WHAT YOU NEED TO DO :: Each line from the one holding "ショールーム (1121, 1918)" through the final line of the data below is to be given again exactly, and no other line is to appear.

□ □ □ □ □ □ □

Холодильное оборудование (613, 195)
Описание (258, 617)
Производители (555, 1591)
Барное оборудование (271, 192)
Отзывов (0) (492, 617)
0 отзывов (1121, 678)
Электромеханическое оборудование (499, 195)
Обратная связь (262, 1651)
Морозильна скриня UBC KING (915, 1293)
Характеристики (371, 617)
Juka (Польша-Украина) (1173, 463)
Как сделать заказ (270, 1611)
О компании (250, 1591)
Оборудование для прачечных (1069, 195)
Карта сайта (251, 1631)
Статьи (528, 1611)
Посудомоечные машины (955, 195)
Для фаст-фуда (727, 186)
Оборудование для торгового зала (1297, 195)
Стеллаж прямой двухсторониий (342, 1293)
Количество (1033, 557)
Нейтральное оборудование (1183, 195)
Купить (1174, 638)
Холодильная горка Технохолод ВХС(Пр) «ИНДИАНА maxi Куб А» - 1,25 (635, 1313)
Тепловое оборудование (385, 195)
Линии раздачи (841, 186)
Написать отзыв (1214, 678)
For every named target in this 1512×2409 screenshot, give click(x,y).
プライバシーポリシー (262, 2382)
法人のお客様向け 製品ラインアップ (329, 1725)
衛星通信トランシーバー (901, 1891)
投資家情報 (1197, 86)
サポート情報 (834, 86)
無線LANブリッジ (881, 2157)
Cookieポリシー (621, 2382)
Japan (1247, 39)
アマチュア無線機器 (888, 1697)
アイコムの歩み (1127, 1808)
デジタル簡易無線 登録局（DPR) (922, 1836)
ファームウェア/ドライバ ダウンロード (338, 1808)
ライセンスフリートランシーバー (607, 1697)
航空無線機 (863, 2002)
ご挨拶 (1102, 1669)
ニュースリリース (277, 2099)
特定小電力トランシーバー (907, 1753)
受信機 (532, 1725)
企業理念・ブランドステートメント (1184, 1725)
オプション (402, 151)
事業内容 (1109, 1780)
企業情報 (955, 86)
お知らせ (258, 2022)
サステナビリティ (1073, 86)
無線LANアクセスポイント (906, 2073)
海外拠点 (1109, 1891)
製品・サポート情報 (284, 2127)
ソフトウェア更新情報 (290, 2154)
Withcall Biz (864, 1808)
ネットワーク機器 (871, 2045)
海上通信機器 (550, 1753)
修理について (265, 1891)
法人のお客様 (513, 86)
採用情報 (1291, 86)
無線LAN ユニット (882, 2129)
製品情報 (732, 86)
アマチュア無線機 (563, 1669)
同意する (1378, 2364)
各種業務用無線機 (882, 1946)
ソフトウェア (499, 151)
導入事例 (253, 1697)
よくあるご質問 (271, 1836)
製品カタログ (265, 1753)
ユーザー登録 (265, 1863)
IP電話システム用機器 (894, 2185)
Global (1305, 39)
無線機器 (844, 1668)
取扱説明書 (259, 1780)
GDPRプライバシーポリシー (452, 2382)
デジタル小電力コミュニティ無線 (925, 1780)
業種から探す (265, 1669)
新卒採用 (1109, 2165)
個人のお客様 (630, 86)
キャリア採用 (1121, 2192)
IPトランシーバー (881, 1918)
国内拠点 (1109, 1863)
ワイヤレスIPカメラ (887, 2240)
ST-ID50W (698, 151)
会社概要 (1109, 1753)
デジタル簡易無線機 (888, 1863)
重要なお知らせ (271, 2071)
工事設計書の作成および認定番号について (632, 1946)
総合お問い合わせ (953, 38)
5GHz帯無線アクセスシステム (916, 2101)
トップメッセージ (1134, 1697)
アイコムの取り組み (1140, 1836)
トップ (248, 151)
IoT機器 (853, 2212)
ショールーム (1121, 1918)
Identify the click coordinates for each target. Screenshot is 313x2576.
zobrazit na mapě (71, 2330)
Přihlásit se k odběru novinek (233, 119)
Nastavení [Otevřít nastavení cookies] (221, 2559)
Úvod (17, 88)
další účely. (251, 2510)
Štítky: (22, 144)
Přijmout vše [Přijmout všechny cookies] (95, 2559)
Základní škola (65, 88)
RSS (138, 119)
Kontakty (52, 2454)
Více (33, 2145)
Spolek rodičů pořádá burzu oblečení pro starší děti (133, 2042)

□ □ □ □ □ □ □

SOLUTION ::
ショールーム (1121, 1918)
Identify the click coordinates for each target. Screenshot is 313x2576.
zobrazit na mapě (71, 2330)
Přihlásit se k odběru novinek (233, 119)
Nastavení [Otevřít nastavení cookies] (221, 2559)
Úvod (17, 88)
další účely. (251, 2510)
Štítky: (22, 144)
Přijmout vše [Přijmout všechny cookies] (95, 2559)
Základní škola (65, 88)
RSS (138, 119)
Kontakty (52, 2454)
Více (33, 2145)
Spolek rodičů pořádá burzu oblečení pro starší děti (133, 2042)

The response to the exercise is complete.